Ao levar-se em conta que um sistema antropossociocultural não pode existir fora de um ecossistema ou de ecossistemas, entra em cena a questão dos limites. Não basta considerar apenas os limites dos sistemas humanos, que podem ser muito elásticos em si mesmos, porém inelásticos quando situados em seu contexto ecológico. A natureza tem limites que nem sempre as sociedades respeitam. Daí Wilkinson ter razão em alertar para a sustentabilidade ecológica de uma sociedade humana. Ultrapassados certos limites, a sustentabilidade tende a se romper e a atuar como fator para a perda de equilíbrio de uma sociedade com seu meio. Vários historiadores já apontaram para este fator como um dos componentes da crise de sociedades humanas. O que Wilkinson valoriza em excesso é o papel do crescimento demográfico, atribuindo a ele quase sempre a quebra do equilíbrio antes mantido por uma sociedade com seu meio. A fome, por exemplo, normalmente decorre de desigualdades sociais no interior de um sistema social, não somente de um mau relacionamento dele com o meio ambiente. Outro aspecto pouco claro em Wilkinson concerne ao papel que o crescimento demográfico desempenha no rompimento do equilíbrio sociedade–meio ambiente. O autor restringe-se a registrá-lo, nunca a explicá-lo.

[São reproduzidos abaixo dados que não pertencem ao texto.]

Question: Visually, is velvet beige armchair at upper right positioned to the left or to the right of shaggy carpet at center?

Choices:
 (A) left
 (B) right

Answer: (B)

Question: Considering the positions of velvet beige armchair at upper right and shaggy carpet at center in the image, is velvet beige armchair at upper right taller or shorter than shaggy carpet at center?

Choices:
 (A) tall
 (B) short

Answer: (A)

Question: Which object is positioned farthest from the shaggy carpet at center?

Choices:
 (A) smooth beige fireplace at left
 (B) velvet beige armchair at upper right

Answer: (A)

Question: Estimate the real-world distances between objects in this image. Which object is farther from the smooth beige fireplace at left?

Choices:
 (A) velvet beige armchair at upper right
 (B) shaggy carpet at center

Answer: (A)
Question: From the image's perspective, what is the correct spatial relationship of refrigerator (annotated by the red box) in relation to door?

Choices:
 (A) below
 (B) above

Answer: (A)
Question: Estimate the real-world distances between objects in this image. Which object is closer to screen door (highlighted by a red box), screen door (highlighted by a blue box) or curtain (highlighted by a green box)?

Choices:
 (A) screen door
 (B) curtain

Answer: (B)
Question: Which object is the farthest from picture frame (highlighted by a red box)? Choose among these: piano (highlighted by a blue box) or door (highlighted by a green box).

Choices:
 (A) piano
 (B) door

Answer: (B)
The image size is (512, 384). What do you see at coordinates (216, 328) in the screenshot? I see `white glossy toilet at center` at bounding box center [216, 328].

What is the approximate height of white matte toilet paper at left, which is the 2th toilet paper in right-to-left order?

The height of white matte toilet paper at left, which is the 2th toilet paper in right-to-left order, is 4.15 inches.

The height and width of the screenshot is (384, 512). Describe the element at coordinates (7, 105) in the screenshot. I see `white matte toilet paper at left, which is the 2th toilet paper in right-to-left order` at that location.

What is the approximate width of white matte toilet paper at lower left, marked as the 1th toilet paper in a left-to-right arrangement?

Em resumo, poderíamos dizer que, aos olhos do autor em pauta, existem duas formas fundamentais de um sistema social romper o equilíbrio com o sistema ecológico: 1- aumentar a população mantendo os métodos de produzir e os padrões de consumo de bens tradicionais; 2- manter a população e aumentar o consumo de bens tradicionais ou bens adotados. Poder-se-ia pensar ainda na combinação das duas formas. Em qualquer caso, cabe perguntar por que aumenta a população ou o consumo. Ou ainda, se não estaria havendo uma inversão de fatores: em lugar de atribuir-se o desequilíbrio ao crescimento demográfico ou ao aumento do consumo, não seria mais apropriado admitir-se que ambos decorrem do desequilíbrio? Na visão de Arnold J. Toynbee, pensador da história sempre tão desprezado pela historiografia marxista e refinada dos “Annales”, existem sempre elementos imponderáveis que fazem uma sociedade pôr-se em marcha rumo ao desequilíbrio ou ao reequilíbrio (TOYNBEE, A. J., ver, de preferência, “Um estudo de história”, edição revisada e condensada por Toynbee e Jane Kaplan. Brasília: EdUnB/São Paulo: Martins Fontes, 1986).